Le capable n’est pas le virtuel non plus. — L’intérêt avec la capacité, c’est qu’elle n’a pas recours au virtuel mais aux potentiels effectifs. De toute évidence les gens capables ne sont pas virtuels. Il est inutile de chercher des signes de ce qui est invisible ou inobservable. On est, en situation, capable ou non de fournir l’effort nécessaire. L’éternel retour sélectionne ce qui s’affirme. Il s’agit de savoir comment nous pouvons développer une capacité alors qu’aucune vérité ne nous porte ni ne nous transit. Plus simplement des signes vous appellent, vous indiquent comment retourner une situation en votre faveur. Etre capable ou plutôt le devenir et filer droit vers les signes. Le capable biaise alors la réciprocité du possible et du réel, sans même recourir au virtuel comme une chose en soi.

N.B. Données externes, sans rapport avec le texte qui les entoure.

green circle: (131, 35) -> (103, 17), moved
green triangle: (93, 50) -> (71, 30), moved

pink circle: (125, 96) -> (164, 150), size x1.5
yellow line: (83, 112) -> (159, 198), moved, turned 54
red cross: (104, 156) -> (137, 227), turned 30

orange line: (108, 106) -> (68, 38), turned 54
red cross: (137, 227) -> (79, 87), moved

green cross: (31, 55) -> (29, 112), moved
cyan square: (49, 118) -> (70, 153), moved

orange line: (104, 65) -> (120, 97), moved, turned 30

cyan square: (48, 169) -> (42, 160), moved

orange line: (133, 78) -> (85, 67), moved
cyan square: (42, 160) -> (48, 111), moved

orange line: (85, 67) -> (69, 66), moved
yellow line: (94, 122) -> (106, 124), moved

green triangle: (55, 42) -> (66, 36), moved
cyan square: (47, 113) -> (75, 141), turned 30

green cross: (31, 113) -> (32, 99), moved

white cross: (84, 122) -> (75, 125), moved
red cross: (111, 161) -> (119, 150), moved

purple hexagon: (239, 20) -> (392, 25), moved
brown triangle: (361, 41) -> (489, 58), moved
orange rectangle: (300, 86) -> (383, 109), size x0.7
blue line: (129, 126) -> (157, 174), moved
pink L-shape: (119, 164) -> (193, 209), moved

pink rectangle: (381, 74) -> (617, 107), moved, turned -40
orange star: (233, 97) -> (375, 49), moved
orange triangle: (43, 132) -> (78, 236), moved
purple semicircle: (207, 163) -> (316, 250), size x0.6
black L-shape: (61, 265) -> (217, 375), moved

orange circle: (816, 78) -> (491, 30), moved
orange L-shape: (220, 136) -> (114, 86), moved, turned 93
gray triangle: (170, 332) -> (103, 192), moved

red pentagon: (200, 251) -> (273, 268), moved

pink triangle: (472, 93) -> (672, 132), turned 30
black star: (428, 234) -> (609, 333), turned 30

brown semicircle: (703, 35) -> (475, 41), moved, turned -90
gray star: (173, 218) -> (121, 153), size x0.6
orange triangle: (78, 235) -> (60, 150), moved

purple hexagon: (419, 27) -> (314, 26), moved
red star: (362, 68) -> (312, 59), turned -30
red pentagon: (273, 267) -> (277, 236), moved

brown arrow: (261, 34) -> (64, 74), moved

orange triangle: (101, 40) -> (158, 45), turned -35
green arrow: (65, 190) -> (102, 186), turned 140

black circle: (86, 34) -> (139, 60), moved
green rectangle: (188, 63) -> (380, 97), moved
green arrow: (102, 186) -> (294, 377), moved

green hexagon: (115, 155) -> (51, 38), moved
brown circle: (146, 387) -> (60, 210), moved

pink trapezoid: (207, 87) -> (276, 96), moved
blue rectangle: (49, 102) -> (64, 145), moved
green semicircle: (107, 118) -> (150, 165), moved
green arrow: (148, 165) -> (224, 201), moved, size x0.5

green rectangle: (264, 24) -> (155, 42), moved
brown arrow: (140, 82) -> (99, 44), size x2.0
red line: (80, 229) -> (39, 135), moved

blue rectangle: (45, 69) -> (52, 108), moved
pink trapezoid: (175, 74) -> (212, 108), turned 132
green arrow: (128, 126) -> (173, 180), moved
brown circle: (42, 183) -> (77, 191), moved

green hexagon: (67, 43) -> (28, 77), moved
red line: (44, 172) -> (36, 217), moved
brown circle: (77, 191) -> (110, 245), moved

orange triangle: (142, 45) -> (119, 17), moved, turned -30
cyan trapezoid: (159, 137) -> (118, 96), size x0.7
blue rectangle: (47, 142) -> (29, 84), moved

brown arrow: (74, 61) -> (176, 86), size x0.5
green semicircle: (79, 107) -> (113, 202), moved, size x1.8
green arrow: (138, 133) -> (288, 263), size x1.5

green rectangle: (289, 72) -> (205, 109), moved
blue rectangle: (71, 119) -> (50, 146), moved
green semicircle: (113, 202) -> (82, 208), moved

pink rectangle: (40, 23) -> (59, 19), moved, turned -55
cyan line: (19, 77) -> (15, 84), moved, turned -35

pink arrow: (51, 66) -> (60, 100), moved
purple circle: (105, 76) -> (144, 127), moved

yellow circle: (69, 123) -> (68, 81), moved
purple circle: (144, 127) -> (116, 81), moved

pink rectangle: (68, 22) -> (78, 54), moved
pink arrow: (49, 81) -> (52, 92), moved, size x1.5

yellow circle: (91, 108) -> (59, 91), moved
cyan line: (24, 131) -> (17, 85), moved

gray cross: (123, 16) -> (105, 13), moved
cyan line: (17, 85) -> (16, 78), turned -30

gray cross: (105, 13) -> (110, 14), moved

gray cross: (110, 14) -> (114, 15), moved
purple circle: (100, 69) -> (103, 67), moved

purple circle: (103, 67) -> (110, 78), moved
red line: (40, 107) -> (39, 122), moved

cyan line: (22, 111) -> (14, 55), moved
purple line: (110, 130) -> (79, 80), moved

Là est sa force et son autonomie par rapport à tout Dieu. Nous ne désignons plus alors le même réel, ce qui ne se laisse pas voir, au sens profond de Nietzsche, c’est l’autonomie, c’est la liberté. Tout cela tient de l’invisible, de l’inexpérimentable pour qui refuse de s’immerger dans la réalité. L’invisible est l’expérience que fait celui qui reste prisonnier des textes et des institutions. L’invisible est un fantasme que rend inutile la capacité. C’est parfois l’« être » nous dit-on, parfois le « néant ». Nous sortons de l’intelligible qui ramène tout à du statique et surgissent alors un entendement réformé, une nouvelle appréhension de la réalité qui s’appuie sur des affects actifs et non sur des affections, non sur des liens comme on en vit au quotidien. On s’appuie alors sur une sensibilité pascalienne propre à résoudre tous les problèmes et à donner des solutions créatrices : Pascal a inventé la machine à calculer et a mis en place le premier transport hippomobile en commun (carrosse à cinq sols). Précisons bien pour comprendre Spinoza que les affects ou les signes ne sont pas des affections. Les affections portent sur d’autres affections, les affects influent sur la capacité elle-même, ils éveillent ou éteignent, si on ne sait pas les aborder, l’aptitude à résoudre des problèmes. À savoir s’orienter dans les signes, on se met dans de meilleures conditions. D’où l’intérêt pour les affects porteurs d’intensité et avec, à la clé, ce qui doit être affirmé : l’éternité, le fait d’avoir atteint une capacité inouïe qui rend apte à esquiver tous les problèmes, ces embûches qui nous viennent dans les pieds. Les problèmes sont des croche-pieds non des casse-tête.

 

Comme il y a au moins trois régimes d’éternité, il y a trois capacités qu’il faut travailler dans l’effort. La grandeur d’une civilisation s’y joue mais c’est aussi ce qui la rend plus proche de sa disparition. La capacité hétéronome est soucieuse, elle ne pense qu’à accumuler profit ou reconnaissance, en prévision de cet ailleurs. Son pendant est la résignation des humbles et des modestes. La capacité homonome reconnaît des absolus, des invisibles inaccessibles, elle parle d’infini pour nous suggérer combien, « ici-bas », nous sommes finis. La capacité autonome est porteuse de « fini illimité », de situations sans cesse renversées et subverties. Chaque capacité a sa tonalité, sa sensibilité ou son mode de reconnaissance. Ce que l’on peut répéter c’est qu’il y autant de capacités que de régimes de pensée ou d’actions mais ce qui importe  727-729, dans chacune direction, quelle que soit la capacité (hétéronome – homonome – autonome) c’est de mettre en œuvre tout ce que peut une volonté de puissance ou capacité d’énergie car comme dit Nietzsche qu’elle soit de succession, convaincue d’immortalité ou au présent, il y va de l’éternité !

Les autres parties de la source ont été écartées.